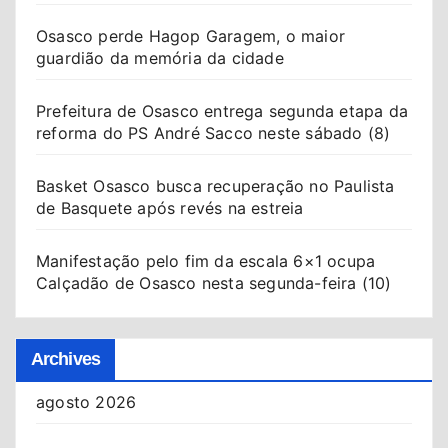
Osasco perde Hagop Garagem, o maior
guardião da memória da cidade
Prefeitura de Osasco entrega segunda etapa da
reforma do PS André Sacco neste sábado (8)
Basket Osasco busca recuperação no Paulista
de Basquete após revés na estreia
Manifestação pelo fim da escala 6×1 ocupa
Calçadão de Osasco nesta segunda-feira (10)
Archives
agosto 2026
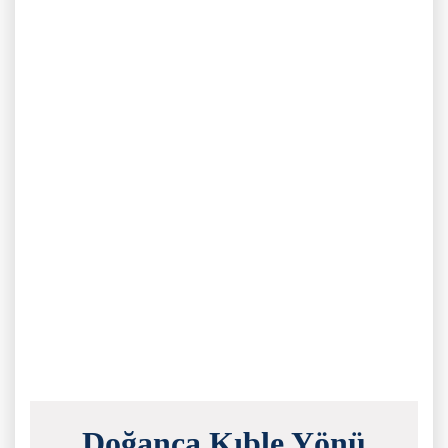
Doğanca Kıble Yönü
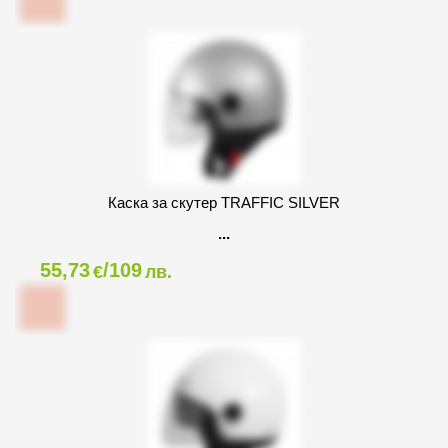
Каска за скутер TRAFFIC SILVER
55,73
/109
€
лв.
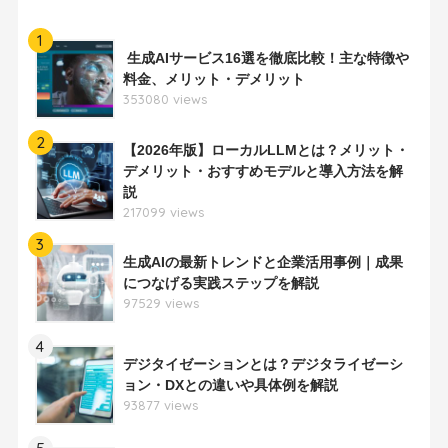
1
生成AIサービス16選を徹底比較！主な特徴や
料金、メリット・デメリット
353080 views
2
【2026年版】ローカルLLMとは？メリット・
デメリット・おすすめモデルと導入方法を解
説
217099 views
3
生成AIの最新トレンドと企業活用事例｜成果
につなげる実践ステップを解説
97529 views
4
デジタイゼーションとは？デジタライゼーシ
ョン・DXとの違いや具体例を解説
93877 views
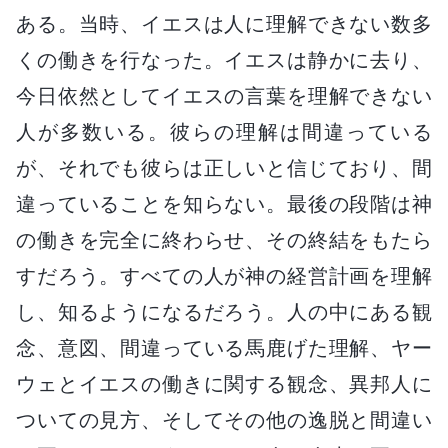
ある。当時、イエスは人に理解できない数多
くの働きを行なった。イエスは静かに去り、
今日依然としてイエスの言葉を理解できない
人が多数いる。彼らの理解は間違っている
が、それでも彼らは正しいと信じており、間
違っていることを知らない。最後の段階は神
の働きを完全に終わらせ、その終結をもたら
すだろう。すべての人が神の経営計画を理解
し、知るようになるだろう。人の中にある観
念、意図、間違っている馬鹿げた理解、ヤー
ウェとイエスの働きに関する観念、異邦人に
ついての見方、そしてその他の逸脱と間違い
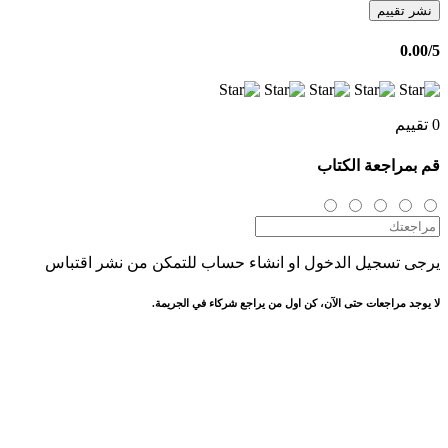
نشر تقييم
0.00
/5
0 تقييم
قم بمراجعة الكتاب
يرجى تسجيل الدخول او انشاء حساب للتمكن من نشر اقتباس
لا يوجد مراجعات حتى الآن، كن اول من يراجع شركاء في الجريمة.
---
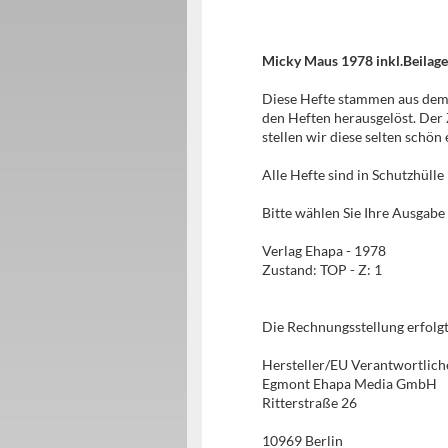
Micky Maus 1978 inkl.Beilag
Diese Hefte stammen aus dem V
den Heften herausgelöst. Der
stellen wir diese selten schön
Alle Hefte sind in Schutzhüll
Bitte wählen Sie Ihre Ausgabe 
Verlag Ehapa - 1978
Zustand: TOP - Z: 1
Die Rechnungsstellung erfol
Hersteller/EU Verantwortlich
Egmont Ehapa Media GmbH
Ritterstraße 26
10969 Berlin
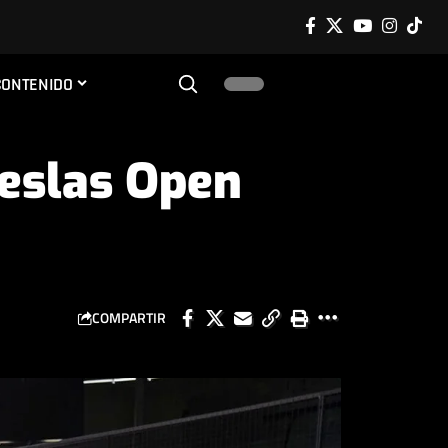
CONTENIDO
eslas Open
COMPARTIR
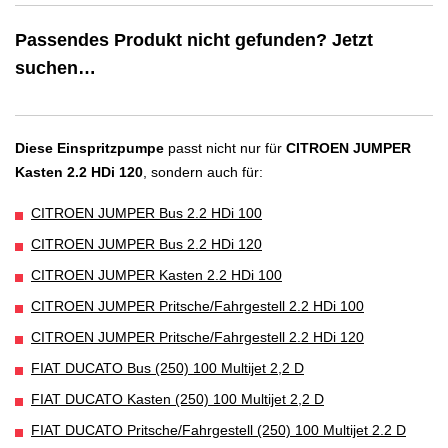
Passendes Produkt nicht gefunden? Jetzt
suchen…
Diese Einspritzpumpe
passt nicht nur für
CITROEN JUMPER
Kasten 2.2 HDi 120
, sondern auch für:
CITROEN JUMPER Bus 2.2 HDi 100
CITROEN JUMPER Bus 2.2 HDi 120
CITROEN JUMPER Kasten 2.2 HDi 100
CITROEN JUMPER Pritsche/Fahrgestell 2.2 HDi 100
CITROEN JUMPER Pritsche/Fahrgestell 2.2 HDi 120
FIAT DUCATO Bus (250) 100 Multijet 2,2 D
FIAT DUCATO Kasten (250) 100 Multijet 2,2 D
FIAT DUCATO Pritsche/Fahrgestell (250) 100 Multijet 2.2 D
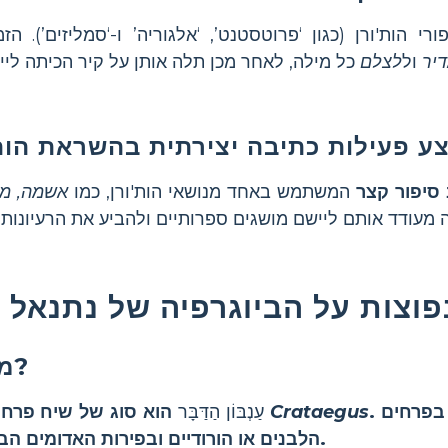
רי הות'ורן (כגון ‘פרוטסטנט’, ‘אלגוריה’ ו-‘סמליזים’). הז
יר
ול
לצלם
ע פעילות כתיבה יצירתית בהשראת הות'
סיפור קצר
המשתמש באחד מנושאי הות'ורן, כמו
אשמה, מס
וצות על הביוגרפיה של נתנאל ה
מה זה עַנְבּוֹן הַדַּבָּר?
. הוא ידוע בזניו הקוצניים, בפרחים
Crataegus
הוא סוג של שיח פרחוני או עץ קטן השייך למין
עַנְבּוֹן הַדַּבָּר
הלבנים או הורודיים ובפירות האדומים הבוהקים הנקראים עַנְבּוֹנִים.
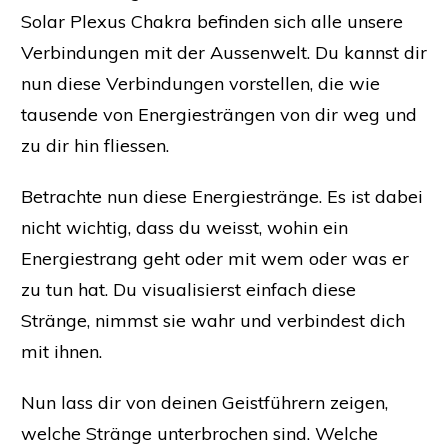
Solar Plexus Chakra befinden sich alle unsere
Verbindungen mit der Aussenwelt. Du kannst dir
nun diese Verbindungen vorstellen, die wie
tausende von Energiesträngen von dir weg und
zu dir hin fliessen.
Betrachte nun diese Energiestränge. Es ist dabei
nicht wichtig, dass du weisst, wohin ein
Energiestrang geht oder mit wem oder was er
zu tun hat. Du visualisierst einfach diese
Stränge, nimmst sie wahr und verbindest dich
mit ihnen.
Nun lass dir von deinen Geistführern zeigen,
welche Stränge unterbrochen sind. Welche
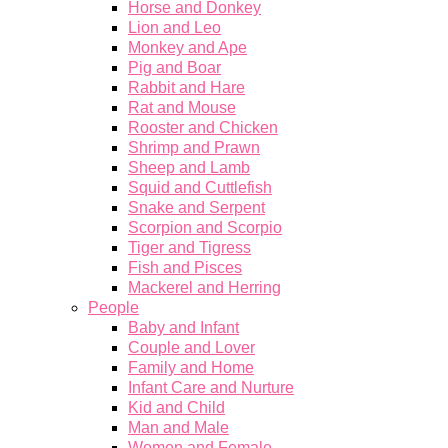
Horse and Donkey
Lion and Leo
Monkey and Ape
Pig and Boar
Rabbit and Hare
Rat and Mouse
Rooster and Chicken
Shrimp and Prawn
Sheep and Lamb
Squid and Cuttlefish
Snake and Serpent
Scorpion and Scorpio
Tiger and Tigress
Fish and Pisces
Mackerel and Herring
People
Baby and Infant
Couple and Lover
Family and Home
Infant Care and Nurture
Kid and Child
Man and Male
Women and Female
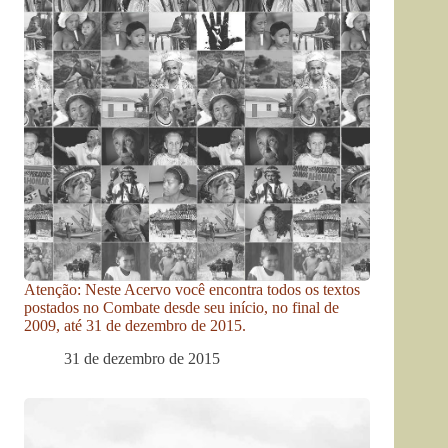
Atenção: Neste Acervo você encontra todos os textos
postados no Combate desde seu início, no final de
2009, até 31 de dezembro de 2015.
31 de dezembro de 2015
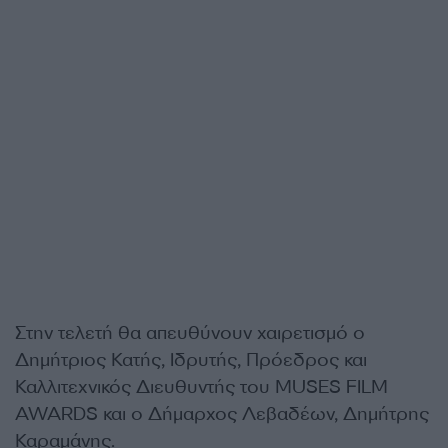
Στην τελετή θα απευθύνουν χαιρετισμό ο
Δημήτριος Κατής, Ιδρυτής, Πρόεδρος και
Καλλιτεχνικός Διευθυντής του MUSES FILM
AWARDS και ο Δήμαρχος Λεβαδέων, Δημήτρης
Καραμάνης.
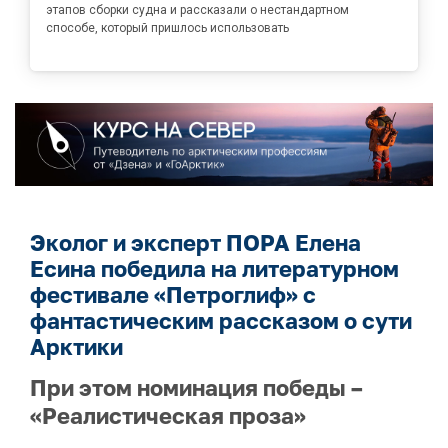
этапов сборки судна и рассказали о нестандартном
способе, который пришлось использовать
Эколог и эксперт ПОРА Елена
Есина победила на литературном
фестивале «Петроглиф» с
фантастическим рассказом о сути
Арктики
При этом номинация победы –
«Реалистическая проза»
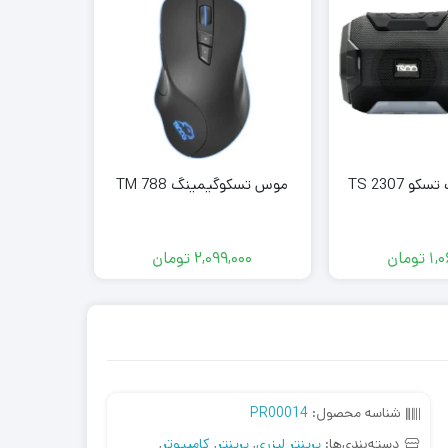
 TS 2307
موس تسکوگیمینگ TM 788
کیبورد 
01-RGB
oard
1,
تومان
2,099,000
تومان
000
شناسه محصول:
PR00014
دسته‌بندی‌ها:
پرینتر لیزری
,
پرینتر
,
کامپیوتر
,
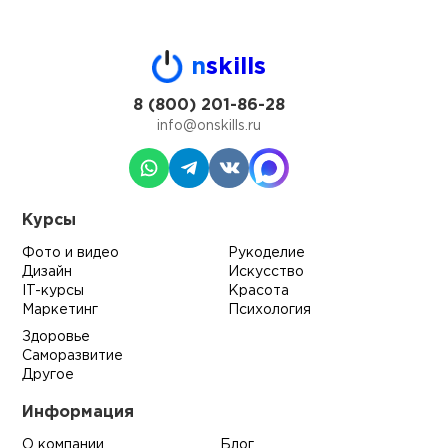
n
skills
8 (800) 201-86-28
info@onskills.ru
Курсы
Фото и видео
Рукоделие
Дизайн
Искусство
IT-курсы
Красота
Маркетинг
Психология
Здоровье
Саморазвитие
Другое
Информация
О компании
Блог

§ WORK INSTRUCTION
Range to copy from the listing above: the line with "Καλλιτεχνικός Διευθυντής του MUSES FILM" through the line with "При этом номинация победы –". Transcribe it exactly and skip the pictures.

§ OUTPUT
Καλλιτεχνικός Διευθυντής του MUSES FILM
AWARDS και ο Δήμαρχος Λεβαδέων, Δημήτρης
Καραμάνης.
этапов сборки судна и рассказали о нестандартном
способе, который пришлось использовать
Эколог и эксперт ПОРА Елена
Есина победила на литературном
фестивале «Петроглиф» с
фантастическим рассказом о сути
Арктики
При этом номинация победы –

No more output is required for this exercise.